Sueurs Froides : Vous avez pourtant été contacté pour un rôle important dans POLICE (id. Maurice Pialat, 1985)…
Richard Allan : Pialat m’a téléphoné. J’ai dit « mais le vrai… arrêtez vos conneries ! ». Bref, il m’a dit « Je ne vivrai jamais assez vieux pour tous les voir. J’adore les films de cul . Je trouve que vous avez une gueule. Acceptez-vous de faire un bout d’essai ». C’était un honneur pour moi, j’y vais. C’était la Gaumont qui produisait, je suis embauché. Il me file un second rôle. J’ai fait un stage au sein de la 4e Brigade Territoriale dans le XIIe arrondissement durant un mois. J’ai n’ai tourné au final que deux séquences car le rôle a été confié à un autre mec. On m’a dit que Pialat était comme ça, il t’embauche, te file un contrat, et ensuite va voir un copain à lui. Mes séquences ont été coupées au montage mais mon nom est au générique, alors de temps en temps je touche trois thunes quand il passe.
Sueurs Froides : Pourquoi ne pas avoir persévéré ?

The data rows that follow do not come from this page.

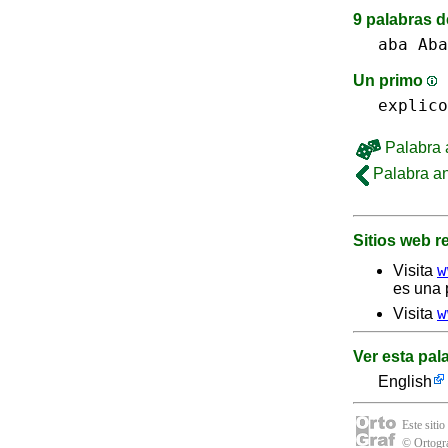
9 palabras d
aba Aba
Un primo
explico
Palabra a
Palabra an
Sitios web 
w
Visita
es una 
w
Visita
Ver esta pal
English
Este sitio
© Ortogra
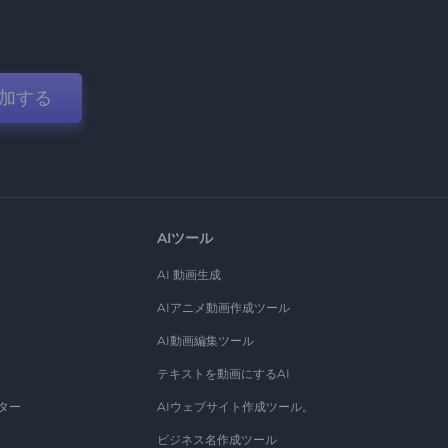
加する
AIツール
AI 動画生成
AIアニメ動画作成ツール
AI動画編集ツール
テキストを動画にするAI
ター
AIウェブサイト作成ツール。
ビジネス名作成ツール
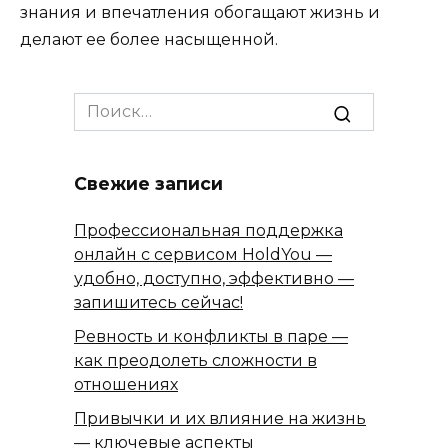
знания и впечатления обогащают жизнь и
делают ее более насыщенной.
Search
for:
Свежие записи
Профессиональная поддержка
онлайн с сервисом HoldYou —
удобно, доступно, эффективно —
запишитесь сейчас!
Ревность и конфликты в паре —
как преодолеть сложности в
отношениях
Привычки и их влияние на жизнь
— ключевые аспекты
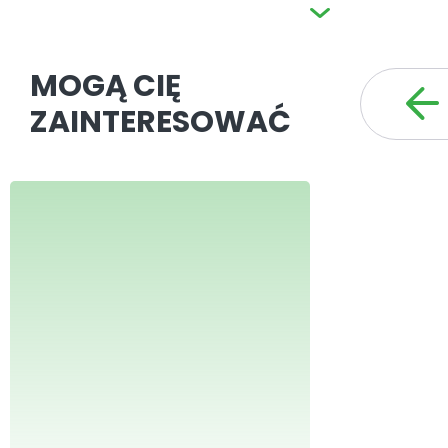
MOGĄ CIĘ
ZAINTERESOWAĆ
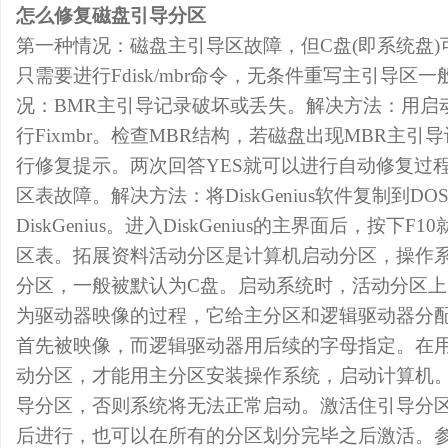
怎么修复磁盘引导分区
第一种情况：磁盘主引导区故障，但C盘(即系统盘
只需要进行Fdisk/mbr命令，无条件重写主引导区
况：BMR主引导记录破坏或丢失。解决方法：用启
行Fixmbr。检查MBR结构，若磁盘出现MBR主
行修复提示。两次回答YES就可以进行自动修复过
区表故障。解决方法：将DiskGenius软件复制到D
DiskGenius。进入DiskGenius的主界面后，按
区表。拓展资料活动分区是计算机启动分区，操作
分区，一般被默认为C盘。启动系统时，活动分区
为驱动器映像的过程，它给主分区和逻辑驱动器分
首先被映像，而逻辑驱动器用后续的字母指定。在用f
动分区，才能用主分区安装操作系统，启动计算机
导分区，否则系统将无法正常启动。激活住引导分
后进行，也可以在所有的分区划分完毕之后激活。参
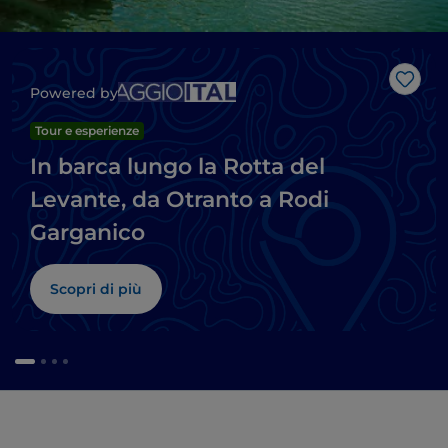
Like
Powered by
Tour e esperienze
In barca lungo la Rotta del
Levante, da Otranto a Rodi
Garganico
Scopri di più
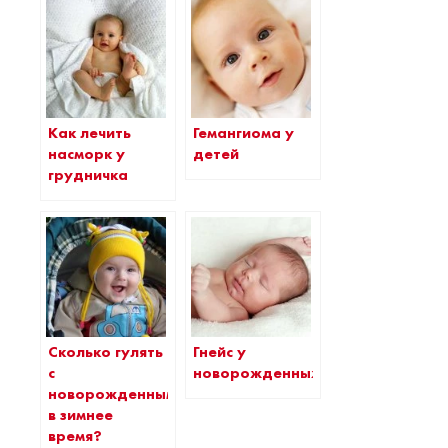
Как лечить
Гемангиома у
насморк у
детей
грудничка
Сколько гулять
Гнейс у
с
новорожденных
новорожденным
в зимнее
время?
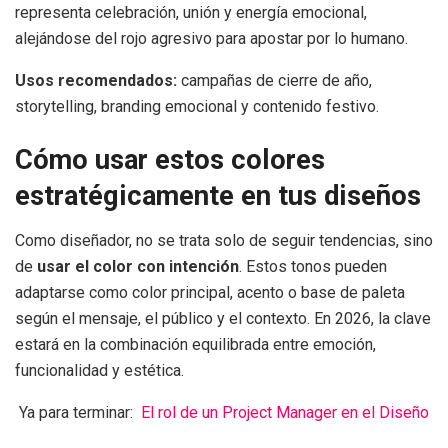
representa celebración, unión y energía emocional,
alejándose del rojo agresivo para apostar por lo humano.
Usos recomendados:
campañas de cierre de año,
storytelling, branding emocional y contenido festivo.
Cómo usar estos colores
estratégicamente en tus diseños
Como diseñador, no se trata solo de seguir tendencias, sino
de
usar el color con intención
. Estos tonos pueden
adaptarse como color principal, acento o base de paleta
según el mensaje, el público y el contexto. En 2026, la clave
estará en la combinación equilibrada entre emoción,
funcionalidad y estética.
Ya para terminar:
El rol de un Project Manager en el Diseño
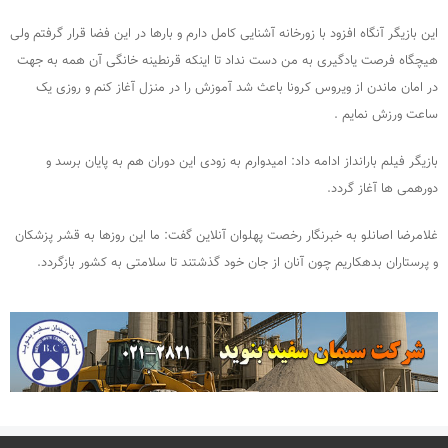
این بازیگر آنگاه افزود با زورخانه آشنایی کامل دارم و بارها در این فضا قرار گرفتم ولی
هیچگاه فرصت یادگیری به من دست نداد تا اینکه قرنطینه خانگی آن همه به جهت
در امان ماندن از ویروس کرونا باعث شد آموزش را در منزل آغاز کنم و روزی یک
ساعت ورزش نمایم .
بازیگر فیلم بارانداز ادامه داد: امیدوارم به زودی این دوران هم به پایان برسد و
دورهمی ها آغاز گردد.
غلامرضا اصانلو به خبرنگار رخصت پهلوان آنلاین گفت: ما این روزها به قشر پزشکان
و پرستاران بدهکاریم چون آنان از جان خود گذشتند تا سلامتی به کشور بازگردد.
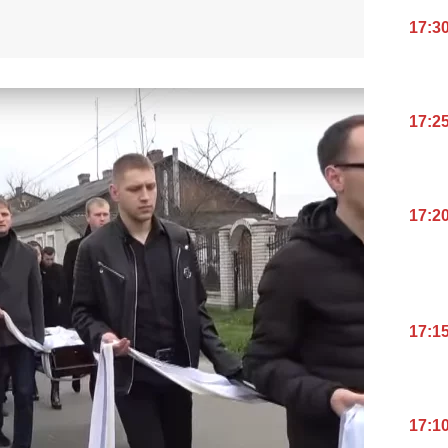
17:3
17:2
17:2
17:1
17:1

Richard Allan : Je n’ai jamais vraiment été intéressé. Pialat m’avait donné ma chance et mis le pied à l’étrier, après il aurait fallu courir les castings. Bonjour la présentation : j’ai fait 500 films de cul et j’ai tourné avec Pialat… J’ai été approché par Walerian Borowicz qui voulait me confier un rôle, mais ça c’est pas fait non plus. J’ai un souvenir du jour de cette convocation, il y a eu un attentat sur les Champs Élysées où j’ai recueilli une nana coupée de partout. J’ai mis mon blouson sur elle et attendu les secours. D’habitude je faisais du sport dans une salle juste derrière les lieux de l’attentat. Quand je suis passé devant la galerie ça a pété. J’aurais pu en avoir plein la tronche, j’ai eu beaucoup de chance. J’ai croisé Polanski à Cannes qui m’a dit « j’aime » et je lui ai dit que j’aimerai tourner avec lui. Peut être que si j’étais allé aux castings… Mais ce n’était pas mon but premier.